An alternative to reducing LHA rates is to make all claimants pay some share of the rent. This would give all tenants some incentive to shop around for cheaper housing. Introducing a ‘co-payment’ of 10% (i.e. reducing housing benefit awards from 100% to 90% of rent up to the LHA rate) for private sector tenants would cut spending by about £0.9bn.

Any attempt to cut housing benefit spending substantially may well involve reforms affecting social tenants, as they account for the majority of such spending. Despite the so-called ‘bedroom tax’, most social housing tenants on housing benefit currently pay no net rent (i.e. their housing benefit covers all rent), subject to a means test. Introducing a new 10% co-payment for all social tenants (and reducing housing benefit by a further 10% for those already affected by the ‘bedroom tax’) would cut spending by about £1.6bn.

Whether in the private or social sectors, co-payments specified as a percentage of rent would mean that those with higher rents – including London renters and larger families – would tend to lose most in cash terms. However, even those with the lowest rents would be affected (unlike with reducing LHA rates, for example).

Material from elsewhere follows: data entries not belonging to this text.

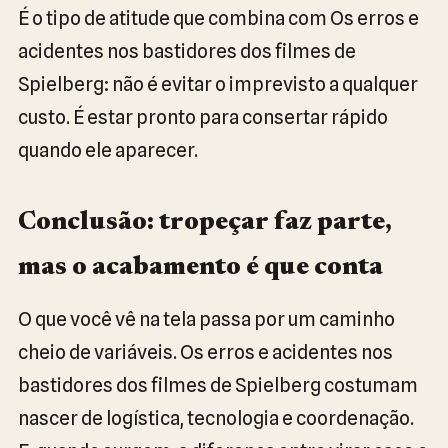
É o tipo de atitude que combina com Os erros e
acidentes nos bastidores dos filmes de
Spielberg: não é evitar o imprevisto a qualquer
custo. É estar pronto para consertar rápido
quando ele aparecer.
Conclusão: tropeçar faz parte,
mas o acabamento é que conta
O que você vê na tela passa por um caminho
cheio de variáveis. Os erros e acidentes nos
bastidores dos filmes de Spielberg costumam
nascer de logística, tecnologia e coordenação.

As discussed above, the Conservatives have already committed to removing housing benefit entirely from 18-21 year-olds on Jobseeker’s Allowance, reducing spending by £0.1bn. One could go further: abolishing housing benefit for all aged under 25 would reduce spending by a further £1.5bn. This would be a big cut for the 300,000 affected claimants, averaging about £5,000 per year. Exempting those with dependent children – perhaps because they can less reasonably be expected to live with their parents – would roughly halve the saving.